# [DATA SHOWN]
= = = = =

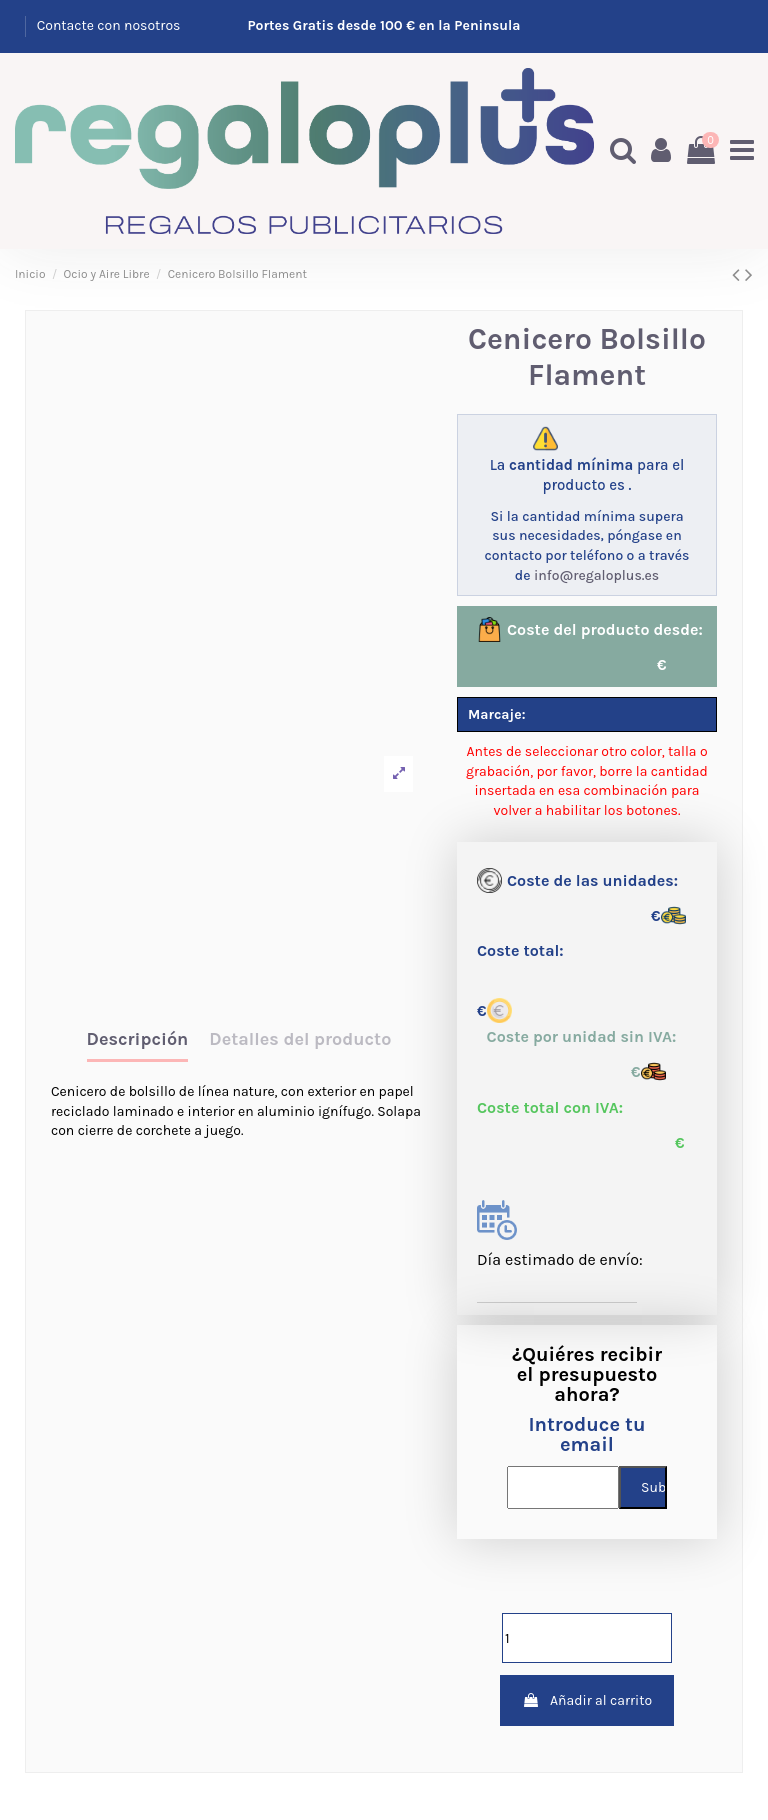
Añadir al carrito (587, 1697)
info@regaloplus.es (596, 572)
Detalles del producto (300, 1038)
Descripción (138, 1038)
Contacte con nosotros (109, 25)
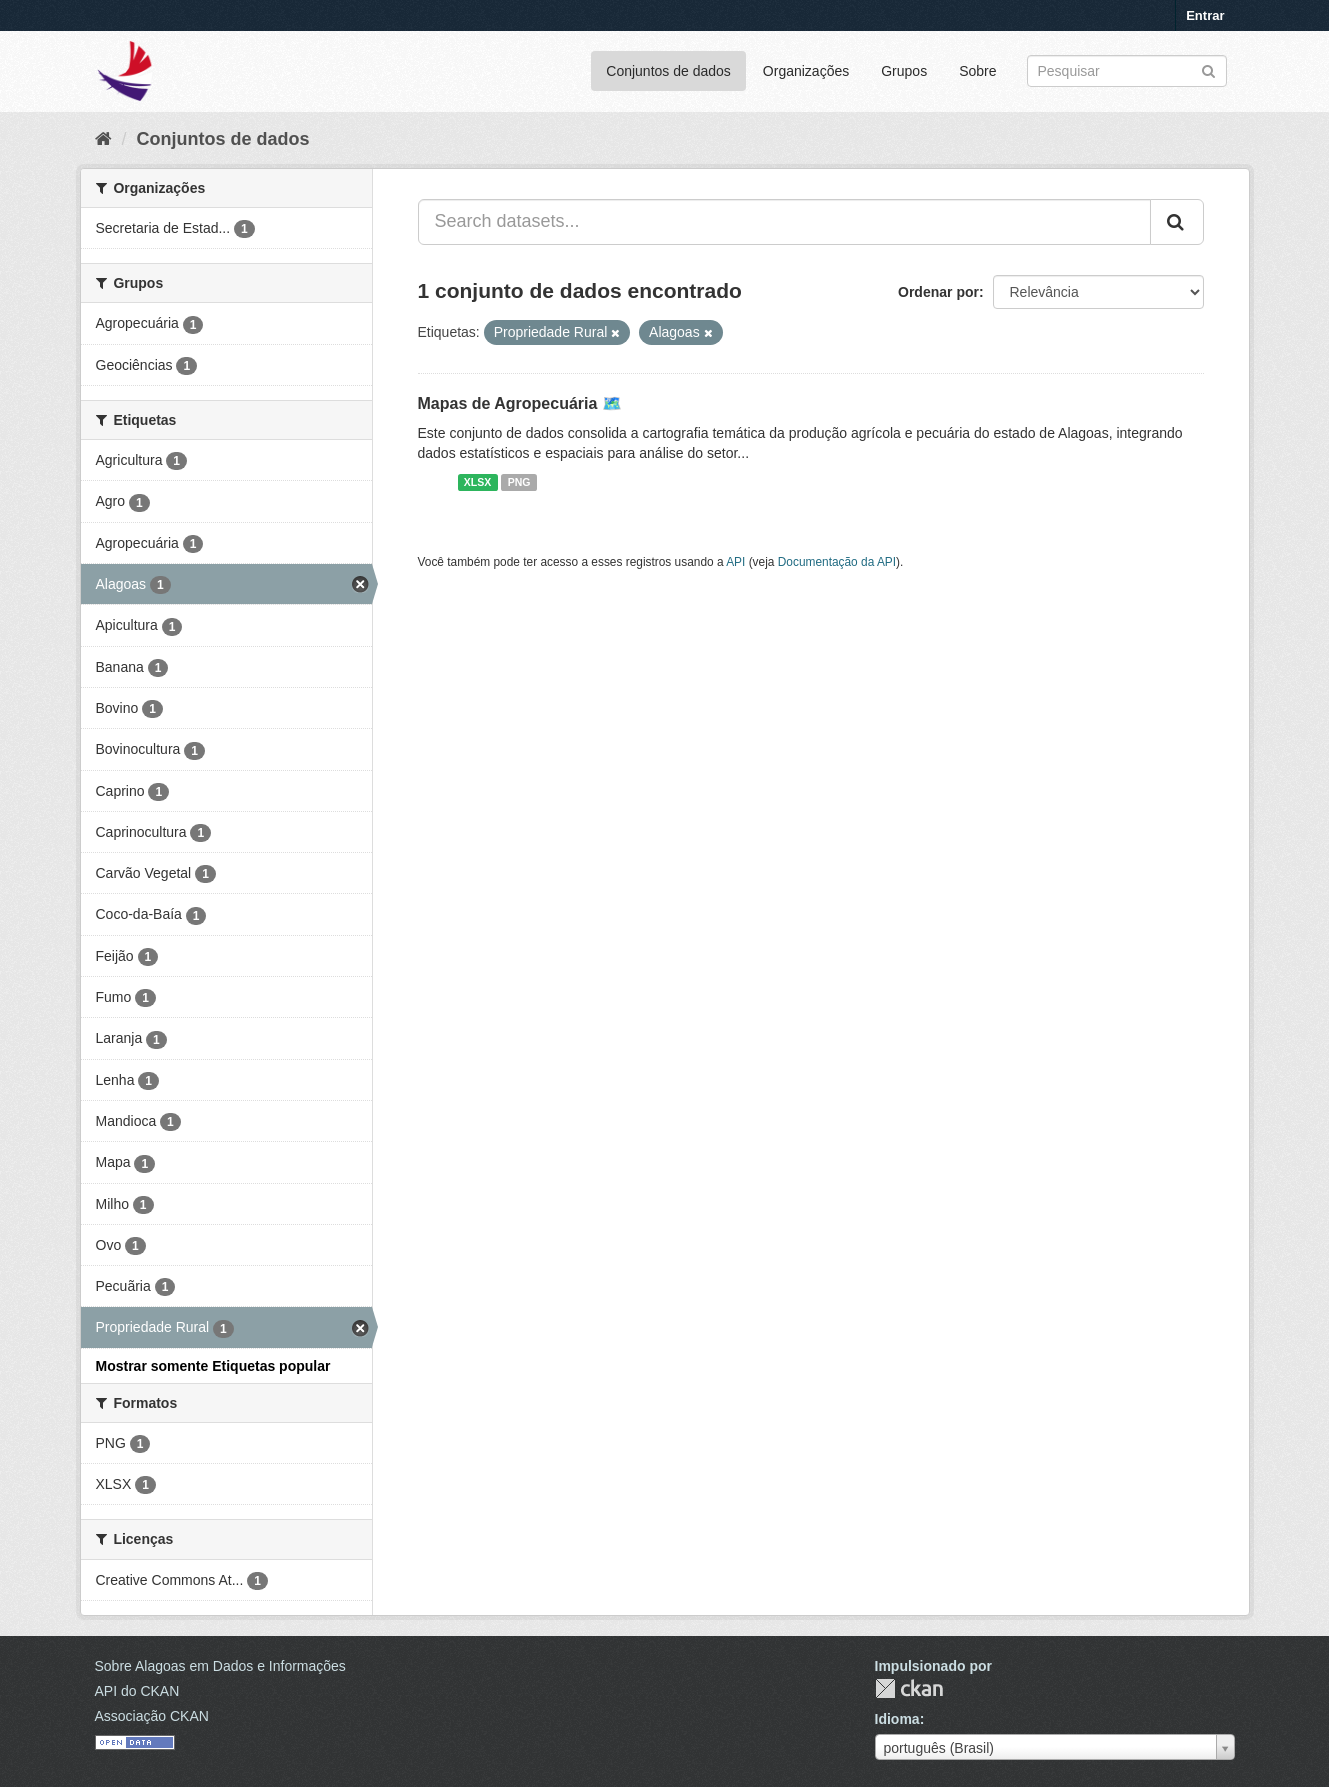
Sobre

= = = = =

# [ASSIGNMENT]
Quote only the lines that start at the line holding "Detalles del producto (300, 1038)" and end at the last line of the entries, including both of those lines, and omit every picture.

# [EXERCISE RESPONSE]
Detalles del producto (300, 1038)
Descripción (138, 1038)
Contacte con nosotros (109, 25)
Sobre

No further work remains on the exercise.